Nun kommt diese seltsame 8 Drehregler oder 8 Fader Anzahl mit ins Spiel. Ich weiß ehrlich gesagt nicht so ganz genau, was der Grund für genau diese Zahl war. Es könnte tatsächlich die damalige technische Limitierung gewesen sein. Speicher war teuer und die Signalverarbeitung fand eher im Hertz statt im Gigahertz Bereich statt. 8 Bit sind 1 Byte. Es könnte aber auch sein, dass der Grund ein rein haptischer war. Und auf die Fader bezogen könnten 2 Hände mit 10 Fingern abzüglich der 2 Daumen, der Grund für die Entscheidung gewesen sein. So dass 8 Finger gleichzeitig 8 Fader mehr oder minder gleich oder unterschiedlich bewegen können. Oder irgendwie beides.
Einen weiteren Vorteil hat diese Einteilung oder die Gruppierung in 8 Parameter auch noch. Gruppierungen kann man sich wesentlich einfacher merken, als alle einzelnen Parameter ohne Gruppierung. Und den größten Vorteil hat diese Gruppierung, wenn sie nicht fest an einen Parameter gebunden ist, sondern wie so eine Schablone über verschiedene Bereiche verschoben werden kann.
Dieses Verschieben ist technisch gesehen nur eine weitere Schicht, die geschaffen wird, damit die Verknüpfung von Drehreglern oder Fadern einfach dynamisch ausgetauscht werden können. So kann die Schablone über die Einstellungen eines Oszillators geschoben werden, wo dann mit 8 Drehknöpfen oder Fadern, (1) der Typ bzw die Welle, (2) die Oktave, (3) der Phasen Retrigger, (4) die Unison Stimmen, (5) den Unison Spread/Detune, (6) den Sub Oszillator, (7) der Hardsync und (8) die Pulsweite gesteuert werden.
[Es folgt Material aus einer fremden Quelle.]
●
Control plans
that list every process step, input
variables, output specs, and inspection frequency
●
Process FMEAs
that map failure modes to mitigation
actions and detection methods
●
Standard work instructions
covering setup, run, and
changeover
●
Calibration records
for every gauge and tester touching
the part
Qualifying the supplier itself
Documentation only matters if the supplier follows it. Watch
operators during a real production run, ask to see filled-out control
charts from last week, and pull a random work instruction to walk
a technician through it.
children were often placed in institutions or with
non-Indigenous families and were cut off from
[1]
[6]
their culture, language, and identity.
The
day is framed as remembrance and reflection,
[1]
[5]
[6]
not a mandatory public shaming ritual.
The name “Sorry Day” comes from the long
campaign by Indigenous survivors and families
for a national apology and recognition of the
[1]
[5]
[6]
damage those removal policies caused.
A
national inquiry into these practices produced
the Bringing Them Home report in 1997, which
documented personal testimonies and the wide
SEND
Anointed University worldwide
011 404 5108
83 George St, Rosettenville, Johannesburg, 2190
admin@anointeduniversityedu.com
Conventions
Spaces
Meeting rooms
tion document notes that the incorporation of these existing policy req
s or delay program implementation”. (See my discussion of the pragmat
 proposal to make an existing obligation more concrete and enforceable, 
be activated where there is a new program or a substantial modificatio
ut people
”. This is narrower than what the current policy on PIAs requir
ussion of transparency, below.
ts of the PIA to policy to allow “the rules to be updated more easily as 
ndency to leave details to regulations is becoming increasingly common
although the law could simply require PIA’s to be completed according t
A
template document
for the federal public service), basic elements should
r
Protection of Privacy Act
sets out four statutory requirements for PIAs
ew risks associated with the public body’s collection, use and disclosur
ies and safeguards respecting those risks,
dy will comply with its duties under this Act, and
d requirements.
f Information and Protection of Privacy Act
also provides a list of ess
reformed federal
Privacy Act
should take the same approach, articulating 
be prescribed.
Wird die Schablone dann zum Beispiel zum Filter “geschoben”, dann kann (1) der Filter, (2) die Flankensteilheit, (3) der Q, Gütefaktor oder Resonanz, (4) der Cutoff, (5) der Typ des Filters wie Clean oder Driven usw, (6) das Keytracking, (7) die Filtermodulation, (8) der Filter Drive eingestellt werden
Und so kann mit einer Gruppierung von nur 8 Knöpfen und der entsprechenden Definition ein riesiger Synthesizer gesteuert werden. Das gilt natürlich auch für die Auswahl von Soundpresets und Effekten.
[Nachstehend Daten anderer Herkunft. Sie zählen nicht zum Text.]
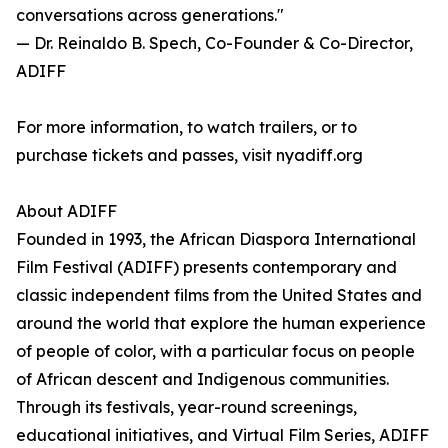
conversations across generations."
— Dr. Reinaldo B. Spech, Co-Founder & Co-Director,
ADIFF
For more information, to watch trailers, or to
purchase tickets and passes, visit nyadiff.org
About ADIFF
Founded in 1993, the African Diaspora International
Film Festival (ADIFF) presents contemporary and
classic independent films from the United States and
around the world that explore the human experience
of people of color, with a particular focus on people
of African descent and Indigenous communities.
Through its festivals, year-round screenings,
educational initiatives, and Virtual Film Series, ADIFF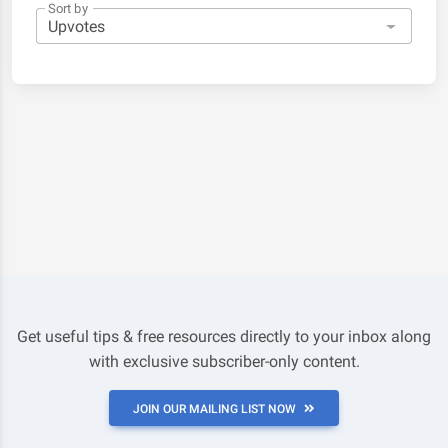
Sort by
Get useful tips & free resources directly to your inbox along
with exclusive subscriber-only content.
JOIN OUR MAILING LIST NOW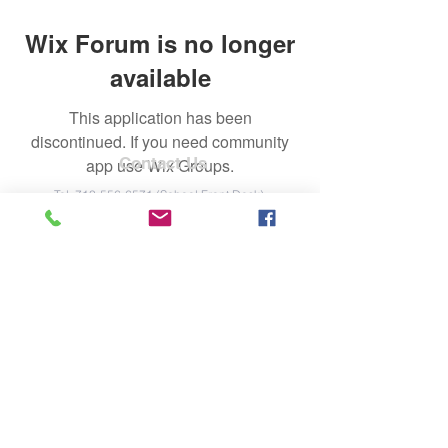
Wix Forum is no longer
available
This application has been
discontinued. If you need community
Contact Us
app use Wix Groups.
Tel:
713-556-6571
(School Front Desk)
Email:
markwhiteelementarypto@gmail.co
m
Address
2515 Old Farm Road
Houston, TX 77063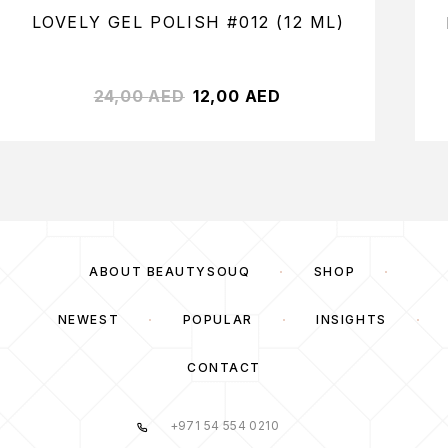
LOVELY GEL POLISH #012 (12 ML)
24,00
AED
12,00
AED
ABOUT BEAUTYSOUQ
SHOP
NEWEST
POPULAR
INSIGHTS
CONTACT
+971 54 554 0210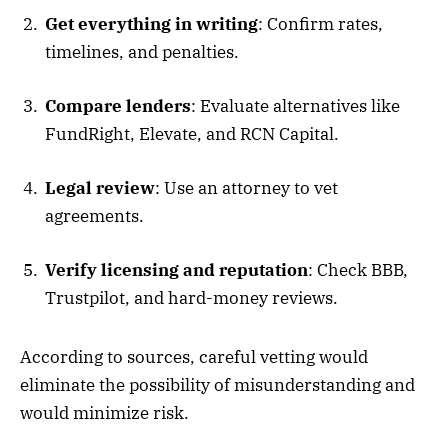
Get everything in writing
: Confirm rates,
timelines, and penalties.
Compare lenders
: Evaluate alternatives like
FundRight, Elevate, and RCN Capital.
Legal review
: Use an attorney to vet
agreements.
Verify licensing and reputation
: Check BBB,
Trustpilot, and hard-money reviews.
According to sources, careful vetting would
eliminate the possibility of misunderstanding and
would minimize risk.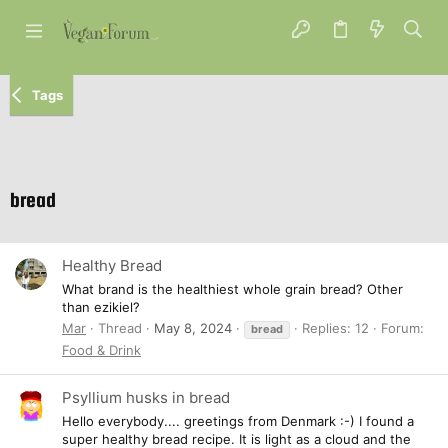
Tags
bread
Healthy Bread
What brand is the healthiest whole grain bread? Other
than ezikiel?
Mar
Thread
May 8, 2024
Replies: 12
Forum:
bread
Food & Drink
Psyllium husks in bread
Hello everybody.... greetings from Denmark :-) I found a
super healthy bread recipe. It is light as a cloud and the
Das ist bereits eine sehr intelligente Steuerung. Die meisten DAWs heutzutage bieten so eine Möglichkeit an. In Ableton heißt das Konzept “Macros” und in Bitwig gibt es die Remote Controls bzw die Remote Control Pages. Dazu habe ich auch unzählige Tutorial Videos produziert. Schau einfach dazu auf meinem YouTube Kanal .
Midi Learn
Ein weiterer spontaner Weg, der einem am Anfang einfacher und besser erscheint, aber auf lange Sicht sich als recht unflexibel herausstellt, ist es Drehknöpfe oder Fader direkt mit einem Parameter mit einer “Midi Learn” Funktion zu verknüpfen. Diese Funktion ist oft auch direkt in den Plugins vorhanden. Die Funktion ist sehr einfach. Man klickt auf einen Parameter, wählt Midi Learn aus und berührt dann den Controller Knopf oder Fader und schon sind diese beiden Dinge direkt verbunden. Wie gesagt für eine spontane Lösung gut, aber da die Knöpfe und Fader begrenzt sind und diese Zuordnung quasi direkt miteinander verkabelt ist, gibt es keine Flexibilität. Der einzige Weg mit einem Drehknopf einen anderen Parameter zu steuern ist es, das entsprechende Learn zu finden, zu löschen und dann ein neues Midi Learn auszuführen. Und das jedes Mal für jeden Knopf oder Fader.
Midi CC
Ein Mittelweg ist das Plugin oder auch die DAW mittels Midi CC zu steuern. Viele Plugins verstehen Midi CC und einige DAWs haben die Möglichkeit hier mit Stockplugins bzw eigenen Devices zu unterstützen. Der Vorteil diesen Weg zu nutzen ist, dass das Plugin immer nur dann auf die Midi CC Befehle reagiert, wenn es auch den Fokus oder den Input (Record) bekommt. Das erfordert auch etwas Einrichtungsarbeit, ist aber schon weitaus flexibler als Midi Learn.
Fazit
Was nützen uns jetzt diese viele wertvolle Informationen? Zum einen haben wir jetzt ein größeres Verständnis, welche Methoden es gibt die DAW mit einem geeigneten Controller zu steuern und zum anderen haben wir jetzt auch das Wissen an der Hand wonach wir in unserer DAW suchen müssen, um die perfekte DAW Integration nach unseren individuellen Bedürfnissen zu gestalten. Für die DAW Bitwig (und auch Cocos Reaper) gibt es einen großartigen und kostenlosen Treiber, der die Anpassung jedes Controllers, nicht nur mit Midi ermöglicht. Der Treiber kommt nicht direkt von Bitwig, sondern von Jürgen Moßgraber, heisst “Generic Flexi” und ist in der Extension DrivenByMoss für Bitwig verfügbar.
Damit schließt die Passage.